Infrastructure is particularly relevant for the data stream. Data cannot be dynamic if it is stored in CSVs on a hard drive. For data to be dynamic it must be stored on systems providing fast search capabilities and easy access. The infrastructure stream must select databases adapted to the type of data and the right tools to query and search it.
For small deep learning projects, in which datasets are homogeneous and mostly static, infrastructure might not be a huge concern. But as the impact of deep learning grows in the organisation, the supporting infrastructure becomes fundamental. I have seen deep learning initiatives fall apart and creativity slow to a halt due to a lack of flexibility in how the data could be viewed and analysed. For deep learning solutions to emerge, there must be minimal friction between an idea and the dataset needed to test that idea.
Key takeaway: The infrastructure is the backbone of any large deep learning initiative. Without a well designed infrastructure, deep learning engineers lack the flexibility to test new ideas and be creative.

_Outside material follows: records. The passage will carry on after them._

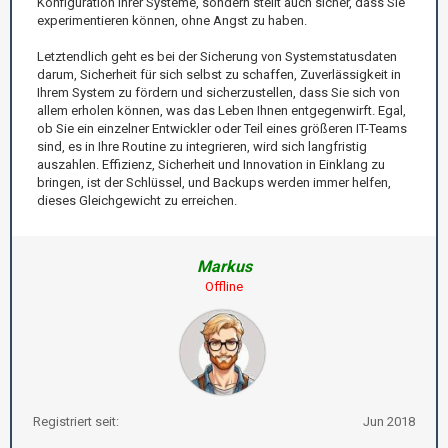
Konfiguration Ihrer Systeme, sondern stellt auch sicher, dass Sie
experimentieren können, ohne Angst zu haben.
Letztendlich geht es bei der Sicherung von Systemstatusdaten
darum, Sicherheit für sich selbst zu schaffen, Zuverlässigkeit in
Ihrem System zu fördern und sicherzustellen, dass Sie sich von
allem erholen können, was das Leben Ihnen entgegenwirft. Egal,
ob Sie ein einzelner Entwickler oder Teil eines größeren IT-Teams
sind, es in Ihre Routine zu integrieren, wird sich langfristig
auszahlen. Effizienz, Sicherheit und Innovation in Einklang zu
bringen, ist der Schlüssel, und Backups werden immer helfen,
dieses Gleichgewicht zu erreichen.
Markus
Offline
Registriert seit:
Jun 2018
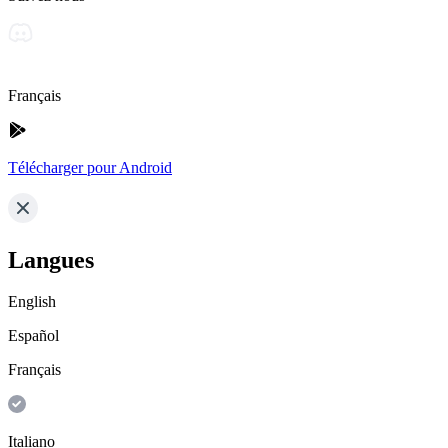
Français
Télécharger pour Android
Langues
English
Español
Français
Italiano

The importance of focusing on all four of the deep learning streams cannot be overstated. One of the most undeniable demonstrations of the importance of going beyond the models stream and its monolithic datasets, is provided by companies such as Google, Facebook and Microsoft. These companies have open sourced huge labeled deep learning datasets and made available incredibly powerful frameworks for developing neural networks. They would never have done such a thing if they thought open sourcing these resources was a threat to their business. These companies fundamentally believe that the value of deep learning comes not from the models themselves, but from the ability to integrate them into their core business, and to constantly improve these models with real world data.
I hope the 4 Streams of Deep Learning will help you plan your deep learning strategy. Deep learning is an extremely powerful tool. All you need is to know how to use it.